** TASK TO CARRY OUT **
From the first line to the last, give the records again exactly and skip the pictures.

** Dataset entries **
######

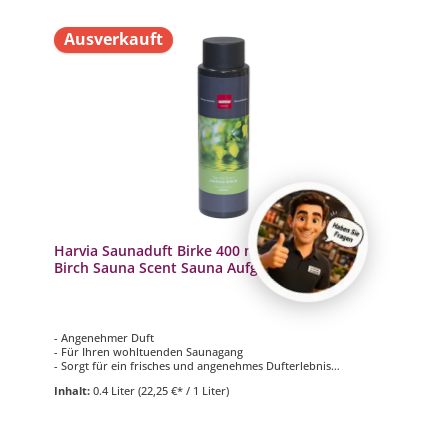
Ausverkauft
Harvia Saunaduft Birke 400 ml Saunaaufguss
Birch Sauna Scent Sauna Aufguss
- Angenehmer Duft
- Für Ihren wohltuenden Saunagang
- Sorgt für ein frisches und angenehmes Dufterlebnis
- Inhalt: 400 ml
Inhalt:
0.4 Liter
(22,25 €* / 1 Liter)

######

** RESULT FOR THIS TASK **
Ausverkauft
Harvia Saunaduft Birke 400 ml Saunaaufguss
Birch Sauna Scent Sauna Aufguss
- Angenehmer Duft
- Für Ihren wohltuenden Saunagang
- Sorgt für ein frisches und angenehmes Dufterlebnis
- Inhalt: 400 ml
Inhalt:
0.4 Liter
(22,25 €* / 1 Liter)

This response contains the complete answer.